Dataset content:
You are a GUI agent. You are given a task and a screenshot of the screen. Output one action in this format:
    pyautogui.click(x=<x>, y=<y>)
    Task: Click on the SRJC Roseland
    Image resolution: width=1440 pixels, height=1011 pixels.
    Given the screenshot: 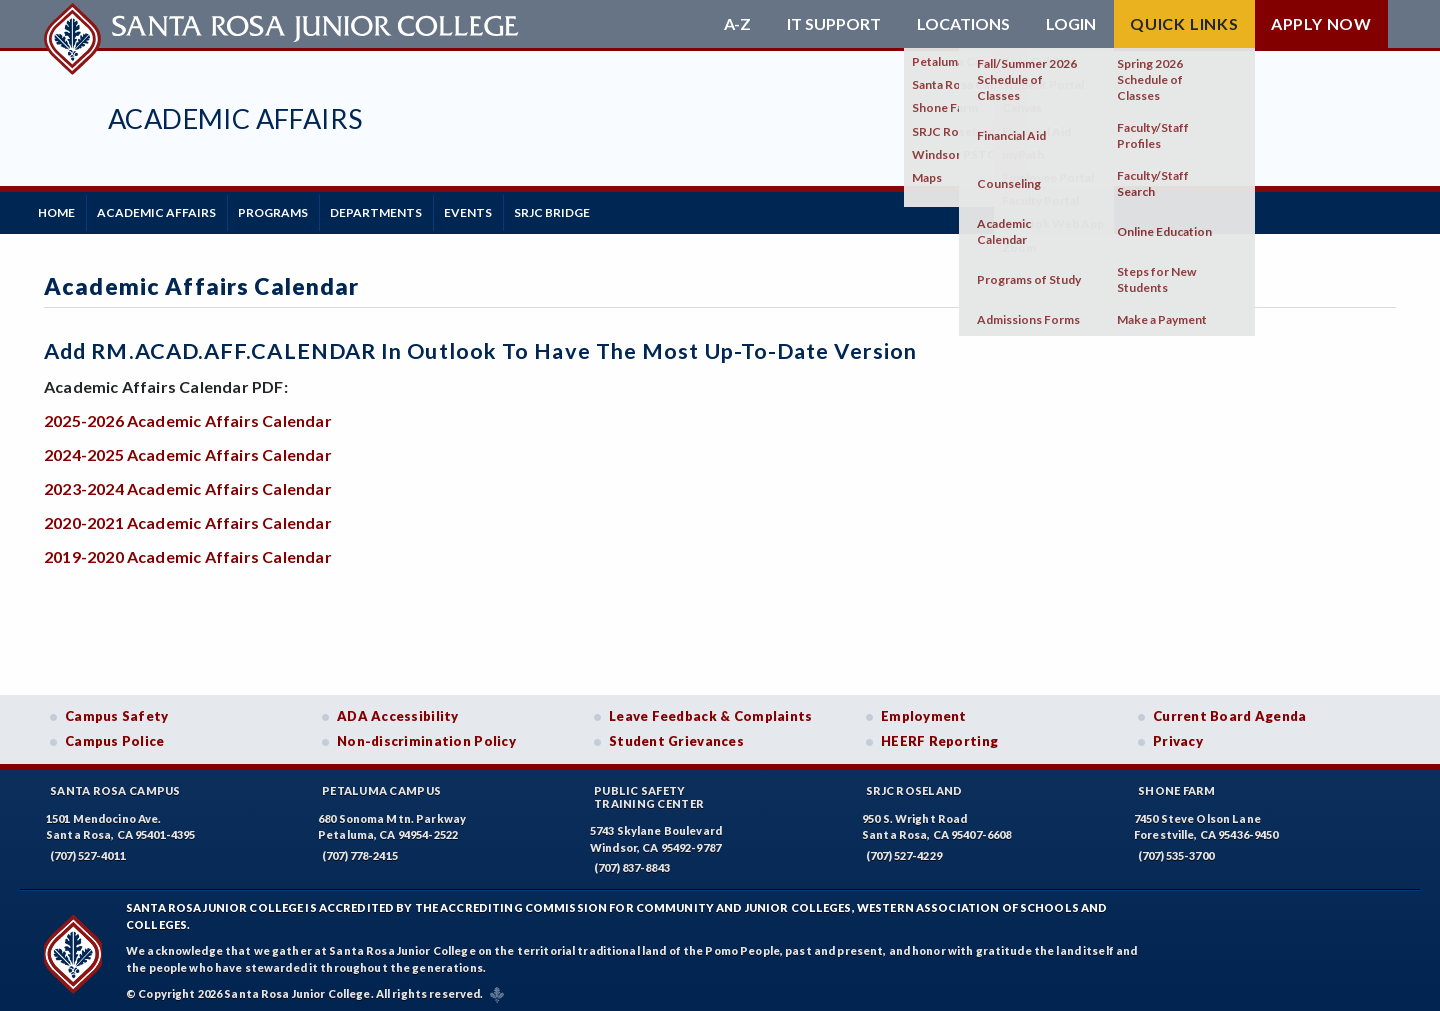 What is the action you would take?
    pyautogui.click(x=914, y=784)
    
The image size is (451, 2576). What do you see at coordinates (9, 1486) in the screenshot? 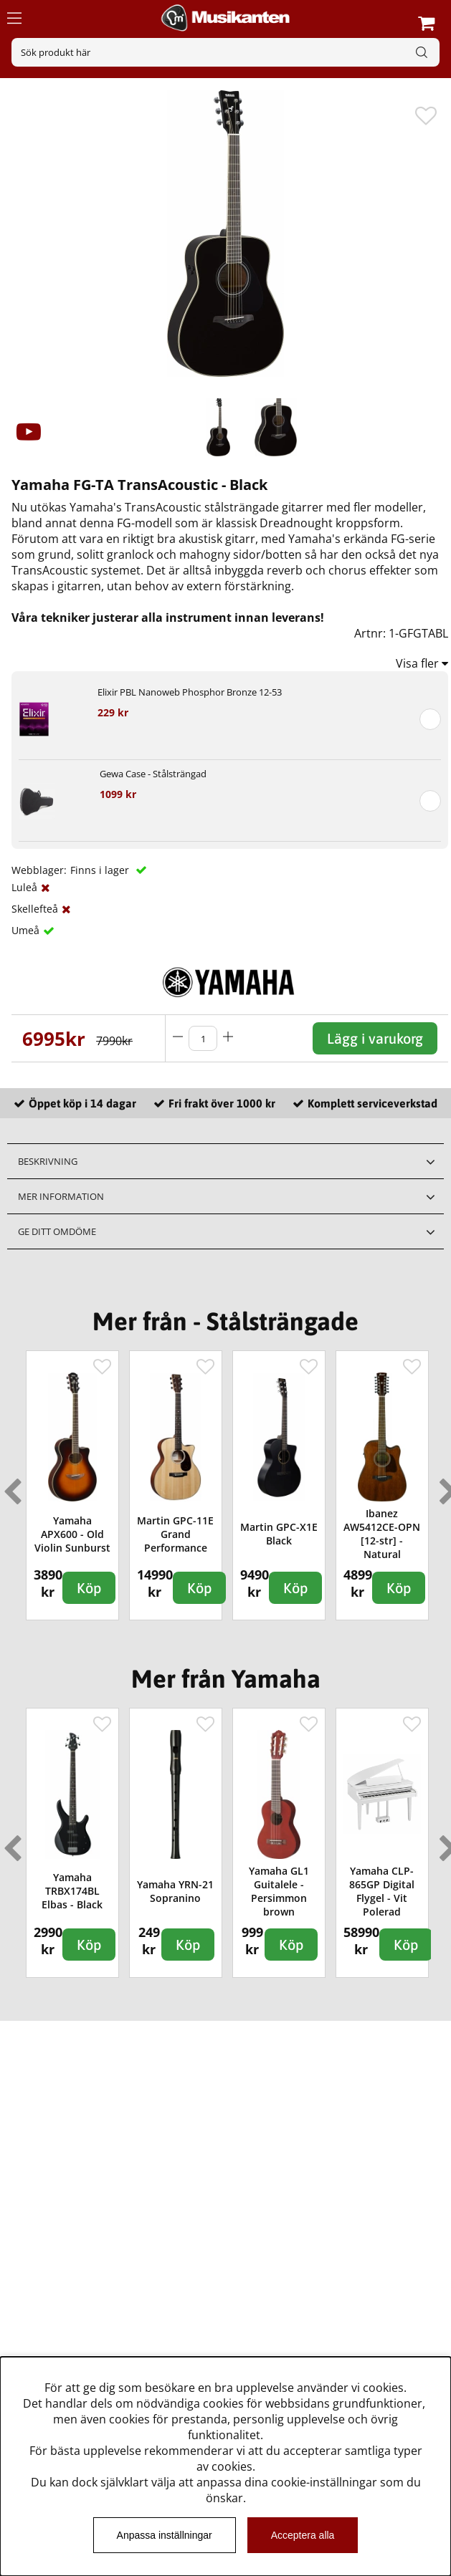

Problem to solve:
Copy, please, every line from the start of the entries down to the line that holds "Image resolution: width=1440", with both of those lines included and no others.

Solution:
You are a GUI agent. You are given a task and a screenshot of the screen. Output one action in this format:
    pyautogui.click(x=<x>, y=<y>)
    Task: Click on the SRJC Roseland
    Image resolution: width=1440 pixels, height=1011 pixels.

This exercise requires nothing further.